**Data for analysis**:
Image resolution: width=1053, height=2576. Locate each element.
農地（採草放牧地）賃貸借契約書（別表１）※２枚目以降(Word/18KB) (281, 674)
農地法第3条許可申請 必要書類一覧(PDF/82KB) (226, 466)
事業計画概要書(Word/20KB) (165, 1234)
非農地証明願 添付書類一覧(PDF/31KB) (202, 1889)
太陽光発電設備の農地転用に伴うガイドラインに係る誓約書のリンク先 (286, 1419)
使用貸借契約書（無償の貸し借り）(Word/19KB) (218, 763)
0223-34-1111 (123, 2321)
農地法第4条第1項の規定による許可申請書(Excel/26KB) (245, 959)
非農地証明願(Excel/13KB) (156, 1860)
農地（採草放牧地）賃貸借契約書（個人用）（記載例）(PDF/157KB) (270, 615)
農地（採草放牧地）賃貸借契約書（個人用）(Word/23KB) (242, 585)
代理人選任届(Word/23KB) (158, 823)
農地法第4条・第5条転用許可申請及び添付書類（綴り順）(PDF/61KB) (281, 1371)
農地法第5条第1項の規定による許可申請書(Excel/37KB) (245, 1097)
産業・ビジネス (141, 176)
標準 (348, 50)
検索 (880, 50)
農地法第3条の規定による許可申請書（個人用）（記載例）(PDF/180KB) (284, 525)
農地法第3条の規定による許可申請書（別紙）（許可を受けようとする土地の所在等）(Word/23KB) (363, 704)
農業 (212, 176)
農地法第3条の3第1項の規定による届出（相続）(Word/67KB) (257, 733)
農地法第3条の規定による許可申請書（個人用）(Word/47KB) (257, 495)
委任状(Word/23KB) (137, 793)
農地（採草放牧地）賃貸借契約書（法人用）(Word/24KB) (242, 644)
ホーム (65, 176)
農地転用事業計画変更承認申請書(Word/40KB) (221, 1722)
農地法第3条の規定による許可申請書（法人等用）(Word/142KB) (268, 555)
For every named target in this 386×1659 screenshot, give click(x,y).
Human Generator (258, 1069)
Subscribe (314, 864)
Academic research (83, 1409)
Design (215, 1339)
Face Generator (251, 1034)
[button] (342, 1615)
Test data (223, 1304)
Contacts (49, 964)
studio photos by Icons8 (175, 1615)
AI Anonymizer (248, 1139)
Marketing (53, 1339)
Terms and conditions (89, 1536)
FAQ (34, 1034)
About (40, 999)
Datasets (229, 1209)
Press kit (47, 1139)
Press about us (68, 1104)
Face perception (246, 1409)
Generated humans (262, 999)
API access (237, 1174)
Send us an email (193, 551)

**What needs to be done**: Produce a verbatim transcription of the entries above.

**Response area**:
Image resolution: width=1053, height=2576. Locate each element.
農地（採草放牧地）賃貸借契約書（別表１）※２枚目以降(Word/18KB) (281, 674)
農地法第3条許可申請 必要書類一覧(PDF/82KB) (226, 466)
事業計画概要書(Word/20KB) (165, 1234)
非農地証明願 添付書類一覧(PDF/31KB) (202, 1889)
太陽光発電設備の農地転用に伴うガイドラインに係る誓約書のリンク先 (286, 1419)
使用貸借契約書（無償の貸し借り）(Word/19KB) (218, 763)
0223-34-1111 (123, 2321)
農地法第4条第1項の規定による許可申請書(Excel/26KB) (245, 959)
非農地証明願(Excel/13KB) (156, 1860)
農地（採草放牧地）賃貸借契約書（個人用）（記載例）(PDF/157KB) (270, 615)
農地（採草放牧地）賃貸借契約書（個人用）(Word/23KB) (242, 585)
代理人選任届(Word/23KB) (158, 823)
農地法第4条・第5条転用許可申請及び添付書類（綴り順）(PDF/61KB) (281, 1371)
農地法第5条第1項の規定による許可申請書(Excel/37KB) (245, 1097)
産業・ビジネス (141, 176)
標準 (348, 50)
検索 (880, 50)
農地法第3条の規定による許可申請書（個人用）（記載例）(PDF/180KB) (284, 525)
農地法第3条の規定による許可申請書（別紙）（許可を受けようとする土地の所在等）(Word/23KB) (363, 704)
農業 (212, 176)
農地法第3条の3第1項の規定による届出（相続）(Word/67KB) (257, 733)
農地法第3条の規定による許可申請書（個人用）(Word/47KB) (257, 495)
委任状(Word/23KB) (137, 793)
農地（採草放牧地）賃貸借契約書（法人用）(Word/24KB) (242, 644)
ホーム (65, 176)
農地転用事業計画変更承認申請書(Word/40KB) (221, 1722)
農地法第3条の規定による許可申請書（法人等用）(Word/142KB) (268, 555)
For every named target in this 386×1659 screenshot, give click(x,y).
Human Generator (258, 1069)
Subscribe (314, 864)
Academic research (83, 1409)
Design (215, 1339)
Face Generator (251, 1034)
[button] (342, 1615)
Test data (223, 1304)
Contacts (49, 964)
studio photos by Icons8 (175, 1615)
AI Anonymizer (248, 1139)
Marketing (53, 1339)
Terms and conditions (89, 1536)
FAQ (34, 1034)
About (40, 999)
Datasets (229, 1209)
Press kit (47, 1139)
Press about us (68, 1104)
Face perception (246, 1409)
Generated humans (262, 999)
API access (237, 1174)
Send us an email (193, 551)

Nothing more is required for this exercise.